Implementing minimal debug info (-g1?) for Clang

Hi!

Currently Clang “-g” flag emits full debug info, which is fine for debugging, but increases the binary size significantly.
It may be useful to produce less debug info, that is still enough for collecting nice stack traces with file names and line numbers,
but would introduce less overhead. Cary Coutant made a patch which does this for GCC (it didn’t hit trunk yet) -
reduces debug info to only descriptions of functions, extern variables, line number tables and inlined subroutine info
by setting “-gmlt” (“minimum line table”) or “-g1” flags.
(See this patch at http://old.nabble.com/-patch–Add-new–gmlt-option-for-min.-debug-info-with-line-tables-(issue4440072)-td31482851.html
or http://codereview.appspot.com/4440072). This patch is used in Google for about 2 years already.

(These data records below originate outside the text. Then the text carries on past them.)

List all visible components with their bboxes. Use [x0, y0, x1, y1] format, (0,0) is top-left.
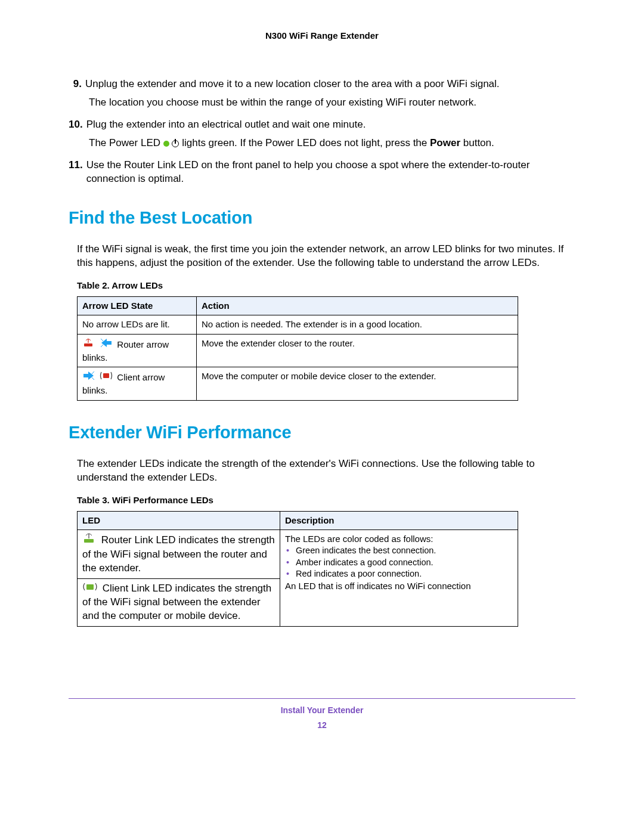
svg-line-6 [92, 371, 94, 374]
step-text: Use the Router Link LED on the front pan… [86, 159, 575, 186]
step-11: 11. Use the Router Link LED on the front… [69, 159, 575, 186]
desc-intro: The LEDs are color coded as follows: [285, 533, 513, 545]
svg-rect-9 [84, 539, 94, 543]
svg-marker-5 [83, 371, 94, 380]
green-led-dot-icon [163, 141, 169, 147]
table-row: Client arrow blinks. Move the computer o… [78, 367, 518, 400]
find-intro: If the WiFi signal is weak, the first ti… [77, 243, 575, 270]
router-red-icon [82, 338, 95, 351]
client-red-icon [100, 371, 113, 383]
table-row: Router Link LED indicates the strength o… [78, 530, 518, 579]
svg-marker-2 [101, 339, 112, 347]
cell-description: The LEDs are color coded as follows: Gre… [280, 530, 518, 627]
col-arrow-state: Arrow LED State [78, 297, 197, 315]
col-led: LED [78, 511, 280, 529]
arrow-leds-table: Arrow LED State Action No arrow LEDs are… [77, 296, 518, 400]
list-item: Amber indicates a good connection. [286, 557, 513, 569]
text-mid: lights green. If the Power LED does not … [182, 137, 430, 148]
col-description: Description [280, 511, 518, 529]
table3-caption: Table 3. WiFi Performance LEDs [77, 494, 575, 506]
step-9-sub: The location you choose must be within t… [89, 96, 575, 110]
cell-state: No arrow LEDs are lit. [78, 315, 197, 334]
led-client-text: Client Link LED indicates the strength o… [82, 583, 271, 621]
color-code-list: Green indicates the best connection. Amb… [285, 545, 513, 580]
list-item: Red indicates a poor connection. [286, 568, 513, 580]
page-number: 12 [69, 720, 575, 731]
table-header-row: LED Description [78, 511, 518, 529]
led-router-text: Router Link LED indicates the strength o… [82, 534, 275, 574]
client-link-green-icon [82, 582, 98, 596]
svg-line-3 [101, 339, 103, 341]
wifi-performance-table: LED Description Router Link LED indicate… [77, 511, 518, 627]
cell-action: No action is needed. The extender is in … [197, 315, 518, 334]
step-10: 10. Plug the extender into an electrical… [69, 118, 575, 132]
step-number: 9. [69, 78, 85, 91]
document-header: N300 WiFi Range Extender [69, 30, 575, 42]
step-10-sub: The Power LED lights green. If the Power… [89, 137, 575, 150]
svg-line-4 [101, 345, 103, 347]
table-header-row: Arrow LED State Action [78, 297, 518, 315]
cell-state: Router arrow blinks. [78, 334, 197, 367]
step-9: 9. Unplug the extender and move it to a … [69, 78, 575, 91]
heading-find-best-location: Find the Best Location [69, 206, 575, 230]
step-text: Plug the extender into an electrical out… [86, 118, 575, 132]
step-number: 11. [69, 159, 86, 186]
cell-action: Move the extender closer to the router. [197, 334, 518, 367]
heading-extender-wifi-performance: Extender WiFi Performance [69, 421, 575, 444]
cell-led-client: Client Link LED indicates the strength o… [78, 578, 280, 626]
table-row: No arrow LEDs are lit. No action is need… [78, 315, 518, 334]
power-icon [172, 140, 179, 147]
svg-rect-0 [84, 343, 92, 346]
text-bold: Power [430, 137, 460, 148]
text-pre: The Power LED [89, 137, 163, 148]
table-row: Router arrow blinks. Move the extender c… [78, 334, 518, 367]
arrow-blue-icon [100, 337, 113, 351]
step-text: Unplug the extender and move it to a new… [85, 78, 575, 91]
router-link-green-icon [82, 533, 97, 548]
text-post: button. [463, 137, 494, 148]
perf-intro: The extender LEDs indicate the strength … [77, 457, 575, 485]
step-number: 10. [69, 118, 86, 132]
svg-line-7 [92, 377, 94, 380]
cell-led-router: Router Link LED indicates the strength o… [78, 530, 280, 579]
desc-off: An LED that is off indicates no WiFi con… [285, 580, 513, 592]
list-item: Green indicates the best connection. [286, 545, 513, 557]
svg-rect-8 [103, 373, 109, 378]
table2-caption: Table 2. Arrow LEDs [77, 280, 575, 292]
arrow-blue-icon [82, 370, 95, 384]
cell-state: Client arrow blinks. [78, 367, 197, 400]
cell-action: Move the computer or mobile device close… [197, 367, 518, 400]
col-action: Action [197, 297, 518, 315]
page-footer: Install Your Extender 12 [69, 705, 575, 731]
footer-rule [69, 698, 575, 699]
footer-section: Install Your Extender [69, 705, 575, 716]
svg-rect-11 [86, 584, 94, 590]
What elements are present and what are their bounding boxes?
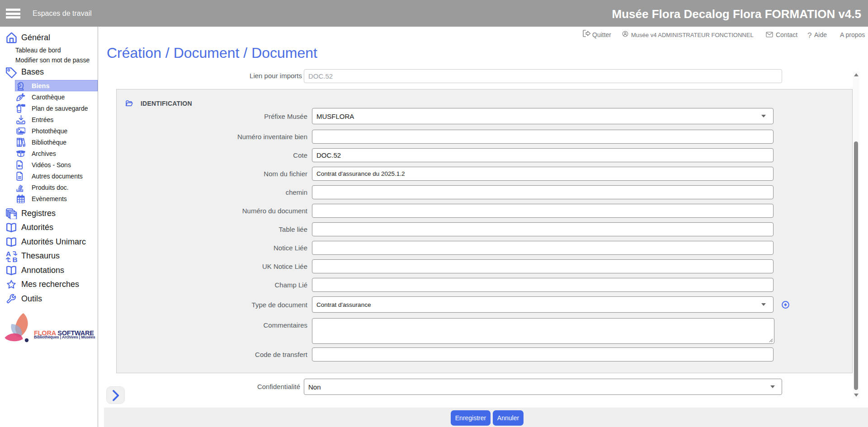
svg-text:B: B [13,256,17,262]
svg-text:A: A [6,250,11,258]
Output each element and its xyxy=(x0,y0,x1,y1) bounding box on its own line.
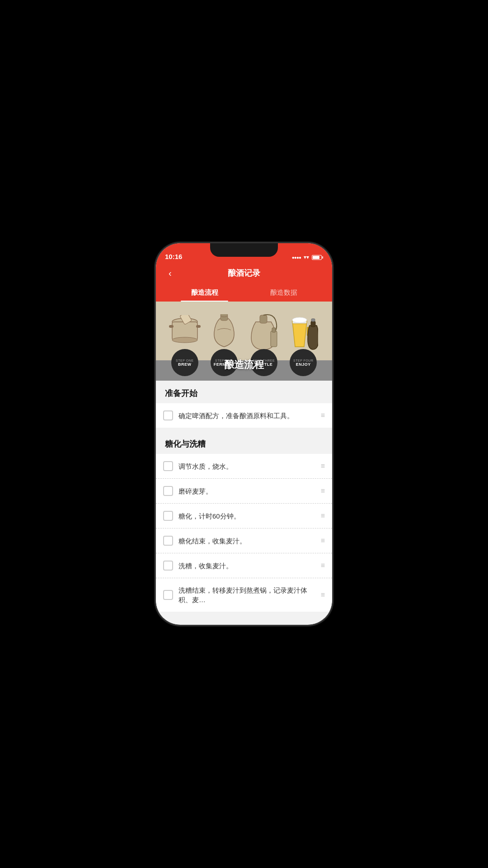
divider-2 xyxy=(156,612,332,615)
checklist-item-5[interactable]: 糖化结束，收集麦汁。 ≡ xyxy=(156,528,332,553)
svg-point-12 xyxy=(292,317,307,323)
section-boil: 熬煮与冷却 熬煮麦汁。 ≡ 煮沸后，计时70分钟，依次投入酒花和辅料。 ≡ xyxy=(156,615,332,618)
app-header: ‹ 酿酒记录 酿造流程 酿造数据 xyxy=(156,263,332,302)
item-text-4: 糖化，计时60分钟。 xyxy=(178,511,315,521)
step-circle-brew: STEP ONE BREW xyxy=(171,349,198,376)
checkbox-3[interactable] xyxy=(163,486,173,496)
item-text-1: 确定啤酒配方，准备酿酒原料和工具。 xyxy=(178,411,315,420)
section-mash: 糖化与洗糟 调节水质，烧水。 ≡ 磨碎麦芽。 ≡ 糖化，计时60分钟。 ≡ xyxy=(156,431,332,612)
status-time: 10:16 xyxy=(165,253,182,260)
checkbox-4[interactable] xyxy=(163,511,173,521)
battery-icon xyxy=(312,255,323,260)
drag-handle-7[interactable]: ≡ xyxy=(321,591,325,599)
svg-rect-15 xyxy=(311,319,315,321)
svg-rect-3 xyxy=(169,325,174,328)
item-text-2: 调节水质，烧水。 xyxy=(178,462,315,471)
page-title: 酿酒记录 xyxy=(228,268,260,278)
drag-handle-2[interactable]: ≡ xyxy=(321,462,325,470)
step-1-illustration xyxy=(165,315,205,351)
tab-data[interactable]: 酿造数据 xyxy=(244,284,323,302)
svg-rect-14 xyxy=(311,321,315,327)
step-3-illustration xyxy=(244,313,284,354)
tab-bar: 酿造流程 酿造数据 xyxy=(165,284,323,302)
step-2-illustration xyxy=(205,314,244,353)
checkbox-6[interactable] xyxy=(163,561,173,571)
checklist-item-1[interactable]: 确定啤酒配方，准备酿酒原料和工具。 ≡ xyxy=(156,403,332,428)
checklist-item-6[interactable]: 洗糟，收集麦汁。 ≡ xyxy=(156,553,332,578)
brewing-banner: STEP ONE BREW STEP TWO FERMENT STEP THRE… xyxy=(156,302,332,381)
drag-handle-3[interactable]: ≡ xyxy=(321,487,325,495)
back-button[interactable]: ‹ xyxy=(165,266,175,280)
svg-rect-10 xyxy=(272,328,276,332)
svg-rect-8 xyxy=(260,315,267,323)
section-boil-header: 熬煮与冷却 xyxy=(156,615,332,618)
section-prepare-title: 准备开始 xyxy=(165,388,323,399)
checkbox-7[interactable] xyxy=(163,590,173,600)
phone-screen: 10:16 ●●●● ▾▾ ‹ 酿酒记录 酿造流程 xyxy=(156,243,332,625)
section-mash-header: 糖化与洗糟 xyxy=(156,431,332,454)
section-prepare-header: 准备开始 xyxy=(156,381,332,403)
drag-handle-5[interactable]: ≡ xyxy=(321,537,325,545)
checkbox-1[interactable] xyxy=(163,410,173,420)
main-content[interactable]: STEP ONE BREW STEP TWO FERMENT STEP THRE… xyxy=(156,302,332,618)
divider-1 xyxy=(156,428,332,431)
tab-process[interactable]: 酿造流程 xyxy=(165,284,244,302)
checkbox-5[interactable] xyxy=(163,536,173,546)
svg-point-2 xyxy=(172,337,197,343)
drag-handle-1[interactable]: ≡ xyxy=(321,411,325,420)
phone-frame: 10:16 ●●●● ▾▾ ‹ 酿酒记录 酿造流程 xyxy=(156,243,332,625)
section-prepare: 准备开始 确定啤酒配方，准备酿酒原料和工具。 ≡ xyxy=(156,381,332,428)
banner-overlay-text: 酿造流程 xyxy=(224,358,264,372)
item-text-5: 糖化结束，收集麦汁。 xyxy=(178,536,315,546)
checklist-item-2[interactable]: 调节水质，烧水。 ≡ xyxy=(156,454,332,479)
notch xyxy=(210,243,278,257)
step-4-illustration xyxy=(284,314,324,353)
step-circle-enjoy: STEP FOUR ENJOY xyxy=(290,349,317,376)
item-text-3: 磨碎麦芽。 xyxy=(178,486,315,496)
item-text-7: 洗糟结束，转移麦汁到熬煮锅，记录麦汁体积、麦… xyxy=(178,585,315,604)
checklist-item-4[interactable]: 糖化，计时60分钟。 ≡ xyxy=(156,504,332,528)
item-text-6: 洗糟，收集麦汁。 xyxy=(178,561,315,571)
checkbox-2[interactable] xyxy=(163,461,173,471)
checklist-item-3[interactable]: 磨碎麦芽。 ≡ xyxy=(156,479,332,504)
checklist-item-7[interactable]: 洗糟结束，转移麦汁到熬煮锅，记录麦汁体积、麦… ≡ xyxy=(156,578,332,612)
signal-icon: ●●●● xyxy=(292,255,301,260)
drag-handle-6[interactable]: ≡ xyxy=(321,561,325,570)
svg-point-7 xyxy=(221,314,228,317)
section-mash-title: 糖化与洗糟 xyxy=(165,439,323,449)
drag-handle-4[interactable]: ≡ xyxy=(321,512,325,520)
wifi-icon: ▾▾ xyxy=(304,254,309,260)
svg-rect-9 xyxy=(271,331,277,347)
status-icons: ●●●● ▾▾ xyxy=(292,254,323,260)
svg-rect-4 xyxy=(196,325,201,328)
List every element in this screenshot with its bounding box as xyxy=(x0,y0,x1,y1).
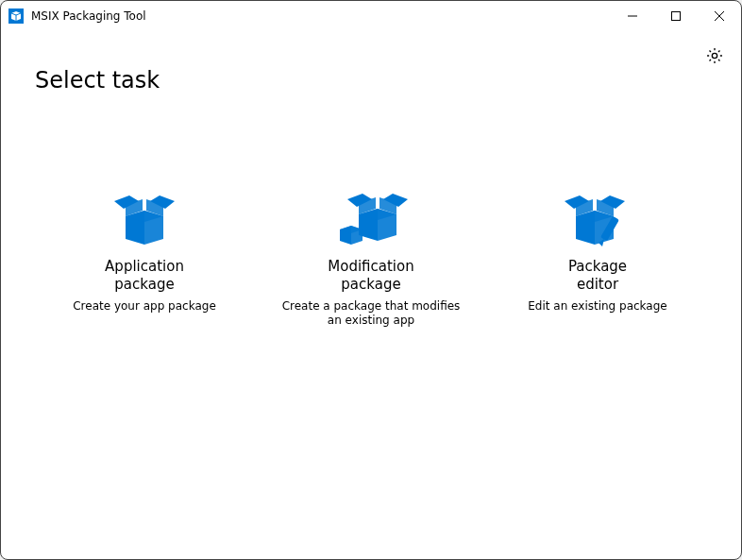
svg-rect-2 xyxy=(672,12,681,21)
page-title: Select task xyxy=(35,67,707,93)
titlebar: MSIX Packaging Tool xyxy=(1,1,741,31)
task-package-editor[interactable]: Package editor Edit an existing package xyxy=(498,178,697,340)
task-application-package[interactable]: Application package Create your app pack… xyxy=(45,178,244,340)
box-open-icon xyxy=(51,186,238,252)
gear-icon xyxy=(705,46,724,65)
close-button[interactable] xyxy=(698,1,741,31)
window-title: MSIX Packaging Tool xyxy=(31,9,611,23)
box-edit-icon xyxy=(504,186,691,252)
content-area: Select task xyxy=(1,31,741,559)
task-list: Application package Create your app pack… xyxy=(35,178,707,340)
task-description: Create your app package xyxy=(51,299,238,314)
maximize-button[interactable] xyxy=(654,1,698,31)
task-description: Create a package that modifies an existi… xyxy=(278,299,464,329)
task-modification-package[interactable]: Modification package Create a package th… xyxy=(272,178,470,340)
box-modify-icon xyxy=(278,186,464,252)
task-title: Package editor xyxy=(504,258,691,294)
app-icon xyxy=(8,8,24,24)
task-title: Modification package xyxy=(278,258,464,294)
svg-point-5 xyxy=(712,53,717,58)
minimize-button[interactable] xyxy=(611,1,654,31)
settings-button[interactable] xyxy=(701,42,728,69)
task-description: Edit an existing package xyxy=(504,299,691,314)
window-controls xyxy=(611,1,741,31)
task-title: Application package xyxy=(51,258,238,294)
window: MSIX Packaging Tool Select task xyxy=(0,0,742,560)
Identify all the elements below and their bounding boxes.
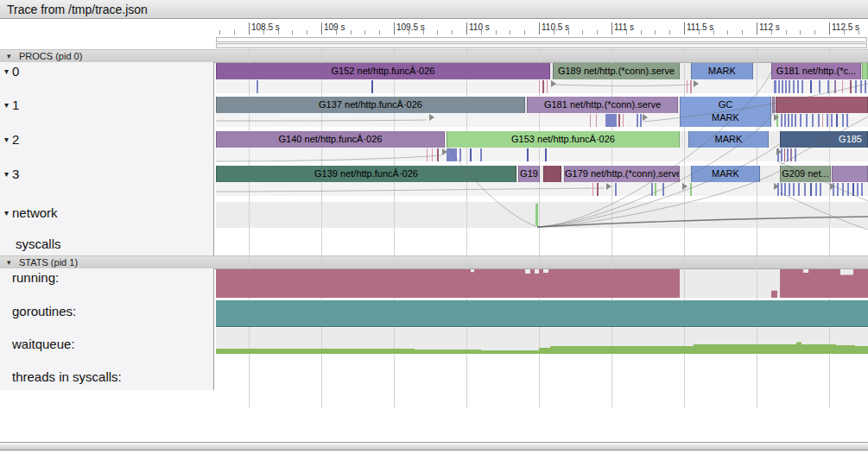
trace-span[interactable]: MARK bbox=[691, 63, 753, 79]
trace-span[interactable]: MARK bbox=[691, 166, 760, 182]
event-tick[interactable] bbox=[827, 80, 829, 93]
collapse-triangle-icon[interactable]: ▾ bbox=[4, 66, 9, 76]
event-tick[interactable] bbox=[834, 80, 836, 93]
trace-span[interactable]: G185 bbox=[780, 131, 868, 148]
event-tick[interactable] bbox=[831, 114, 833, 127]
event-tick[interactable] bbox=[257, 80, 258, 93]
stat-chart-waitqueue[interactable] bbox=[216, 328, 868, 354]
trace-span[interactable]: G19 bbox=[518, 166, 540, 182]
trace-span[interactable]: G152 net/http.funcÂ·026 bbox=[216, 63, 550, 79]
event-tick[interactable] bbox=[842, 80, 843, 93]
trace-span[interactable]: G140 net/http.funcÂ·026 bbox=[216, 131, 445, 148]
event-tick[interactable] bbox=[618, 114, 620, 127]
event-tick[interactable] bbox=[590, 114, 591, 127]
event-tick[interactable] bbox=[637, 114, 638, 127]
event-tick[interactable] bbox=[860, 80, 862, 93]
event-tick[interactable] bbox=[798, 183, 800, 196]
event-tick[interactable] bbox=[820, 183, 821, 196]
event-tick[interactable] bbox=[818, 114, 820, 127]
sidebar-row-label-0[interactable]: ▾0 bbox=[4, 64, 19, 79]
event-tick[interactable] bbox=[542, 80, 544, 93]
event-tick[interactable] bbox=[795, 148, 796, 161]
event-tick[interactable] bbox=[784, 183, 786, 196]
collapse-triangle-icon[interactable]: ▾ bbox=[4, 100, 9, 110]
event-tick[interactable] bbox=[789, 183, 790, 196]
event-tick[interactable] bbox=[855, 80, 857, 93]
event-tick[interactable] bbox=[790, 148, 792, 161]
event-tick[interactable] bbox=[480, 148, 482, 161]
event-tick[interactable] bbox=[774, 80, 776, 93]
event-tick[interactable] bbox=[535, 204, 538, 226]
event-tick[interactable] bbox=[662, 183, 664, 196]
event-tick[interactable] bbox=[815, 183, 817, 196]
timeline-canvas[interactable]: ▾0▾1▾2▾3▾networksyscallsrunning:goroutin… bbox=[0, 0, 868, 460]
event-tick[interactable] bbox=[861, 183, 863, 196]
event-tick[interactable] bbox=[527, 148, 529, 161]
event-tick[interactable] bbox=[846, 114, 848, 127]
event-tick[interactable] bbox=[791, 114, 793, 127]
event-tick[interactable] bbox=[592, 183, 593, 196]
trace-span[interactable]: G181 net/http.(*c... bbox=[771, 63, 861, 79]
event-tick[interactable] bbox=[806, 114, 808, 127]
event-tick[interactable] bbox=[781, 183, 782, 196]
event-tick[interactable] bbox=[784, 148, 785, 161]
stat-chart-running[interactable] bbox=[216, 269, 868, 298]
event-tick[interactable] bbox=[655, 183, 656, 196]
event-tick[interactable] bbox=[785, 80, 787, 93]
sidebar-row-label-2[interactable]: ▾2 bbox=[4, 132, 19, 148]
event-tick[interactable] bbox=[827, 114, 828, 127]
event-tick[interactable] bbox=[615, 183, 617, 196]
event-tick[interactable] bbox=[804, 183, 806, 196]
event-tick[interactable] bbox=[857, 183, 858, 196]
sidebar-row-label-syscalls[interactable]: syscalls bbox=[16, 236, 61, 252]
event-tick[interactable] bbox=[797, 80, 799, 93]
event-tick[interactable] bbox=[865, 80, 866, 93]
event-tick[interactable] bbox=[847, 183, 849, 196]
trace-span[interactable]: G181 net/http.(*conn).serve bbox=[527, 97, 678, 113]
event-tick[interactable] bbox=[371, 80, 373, 93]
event-tick[interactable] bbox=[822, 114, 823, 127]
event-tick[interactable] bbox=[787, 148, 789, 161]
trace-span[interactable]: G179 net/http.(*conn).serve bbox=[564, 166, 680, 182]
collapse-triangle-icon[interactable]: ▾ bbox=[4, 135, 9, 144]
event-tick[interactable] bbox=[447, 148, 457, 161]
event-tick[interactable] bbox=[432, 148, 433, 161]
trace-span[interactable]: G139 net/http.funcÂ·026 bbox=[216, 166, 516, 182]
stat-chart-goroutines[interactable] bbox=[216, 300, 868, 327]
event-tick[interactable] bbox=[812, 114, 814, 127]
event-tick[interactable] bbox=[597, 183, 599, 196]
event-tick[interactable] bbox=[687, 80, 687, 93]
event-tick[interactable] bbox=[470, 148, 472, 161]
event-tick[interactable] bbox=[789, 80, 790, 93]
trace-span[interactable]: G137 net/http.funcÂ·026 bbox=[216, 97, 525, 113]
collapse-triangle-icon[interactable]: ▾ bbox=[4, 208, 9, 217]
sidebar-row-label-1[interactable]: ▾1 bbox=[4, 98, 19, 113]
event-tick[interactable] bbox=[690, 80, 692, 93]
event-tick[interactable] bbox=[837, 183, 839, 196]
splitter-bar[interactable] bbox=[0, 442, 868, 451]
collapse-triangle-icon[interactable]: ▾ bbox=[4, 169, 9, 179]
sidebar-row-label-3[interactable]: ▾3 bbox=[4, 167, 19, 182]
trace-span[interactable] bbox=[862, 63, 868, 79]
event-tick[interactable] bbox=[788, 114, 789, 127]
sidebar-row-label-network[interactable]: ▾network bbox=[4, 205, 58, 221]
trace-span[interactable]: G153 net/http.funcÂ·026 bbox=[447, 131, 680, 148]
trace-span[interactable]: G189 net/http.(*conn).serve bbox=[553, 63, 680, 79]
trace-span[interactable] bbox=[543, 166, 561, 182]
event-tick[interactable] bbox=[640, 114, 642, 127]
event-tick[interactable] bbox=[651, 183, 653, 196]
event-tick[interactable] bbox=[690, 183, 692, 196]
trace-span[interactable]: MARK bbox=[688, 131, 769, 148]
event-tick[interactable] bbox=[782, 80, 783, 93]
trace-span[interactable]: GCMARK bbox=[680, 97, 771, 127]
event-tick[interactable] bbox=[605, 114, 617, 127]
trace-span[interactable] bbox=[776, 97, 868, 113]
event-tick[interactable] bbox=[819, 80, 820, 93]
trace-span[interactable] bbox=[772, 97, 775, 113]
event-tick[interactable] bbox=[459, 148, 461, 161]
event-tick[interactable] bbox=[545, 148, 547, 161]
event-tick[interactable] bbox=[836, 114, 838, 127]
event-tick[interactable] bbox=[547, 80, 548, 93]
event-tick[interactable] bbox=[801, 80, 803, 93]
event-tick[interactable] bbox=[596, 114, 597, 127]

I get the following binary sizes of 483.xalancbmk benchmark from SPEC 2006 (clang from trunk vs. gcc 4.6.x with Google patches):
11026073 Xalan_base.clang_O0

45882529 Xalan_base.clang_O0_g
11079688 Xalan_base.gcc_O0
16437776 Xalan_base.gcc_O0_gmlt
54221056 Xalan_base.gcc_O0_g

WDYT of implementing similar option in Clang? Clearly, there are two options:

  1. Don’t modify Clang codegen, but instead erase all the extra debug info by LLVM (pro - there actually is StripDebugInfo pass already, but it’s very short and easy,
    and would have to be patched a lot).
  2. Emit less information in Clang. We’re also quite interested if this may reduce the compilation time as well.
    Which approach looks better in your opinion? I’d like to start working on that enhancement, but certainly would be happy to hear some advice beforehand.

Hi!

Currently Clang “-g” flag emits full debug info, which is fine for debugging, but increases the binary size significantly.
It may be useful to produce less debug info, that is still enough for collecting nice stack traces with file names and line numbers,

but would introduce less overhead.

Sounds great!

Cary Coutant made a patch which does this for GCC (it didn’t hit trunk yet) -
reduces debug info to only descriptions of functions, extern variables, line number tables and inlined subroutine info
by setting “-gmlt” (“minimum line table”) or “-g1” flags.

“-gmlt” is a really unfortunate option name. Why not -gline-tables-only or something like that?

(See this patch at http://old.nabble.com/-patch–Add-new–gmlt-option-for-min.-debug-info-with-line-tables-(issue4440072)-td31482851.html
or http://codereview.appspot.com/4440072). This patch is used in Google for about 2 years already.

I get the following binary sizes of 483.xalancbmk benchmark from SPEC 2006 (clang from trunk vs. gcc 4.6.x with Google patches):
11026073 Xalan_base.clang_O0

45882529 Xalan_base.clang_O0_g
11079688 Xalan_base.gcc_O0
16437776 Xalan_base.gcc_O0_gmlt
54221056 Xalan_base.gcc_O0_g

WDYT of implementing similar option in Clang? Clearly, there are two options:

  1. Don’t modify Clang codegen, but instead erase all the extra debug info by LLVM (pro - there actually is StripDebugInfo pass already, but it’s very short and easy,
    and would have to be patched a lot).
  2. Emit less information in Clang. We’re also quite interested if this may reduce the compilation time as well.
    Which approach looks better in your opinion? I’d like to start working on that enhancement, but certainly would be happy to hear some advice beforehand.

#2 is definitely the right way to go, thanks!

-Chris

I was holding off trying to come up with ways to give advice and I've only come up with a couple. Unfortunately a lot of how things work is tied into the recursive route that we take. I think it may require a bit of an overhaul for how we end up limiting debug information, but I'm very interested in seeing it. If there's anything I can do to help let me know.

-eric

Eric,

I’ve uploaded an early draft (though, barely tested) at http://codereview.appspot.com/6015050/, could you PTAL?
The debug info is printed all around lib/CodeGen sources, so the patch looks quite messy - I had to cut off pieces of code that emit
different kinds of debug info about variables and types here and there. I’ve left a bunch of asserts in the patch inside
the functions that presumably should not be called (yeah, all this is so fragile). The patch description contains some comments about the goal
as well.

Do you think that this direction is fine in general?
With flag -gline-tables-only enabled, I get about 1.5x binary size increase on a large test.
I’m able to see stack traces with line numbers in gdb on a microtest as well.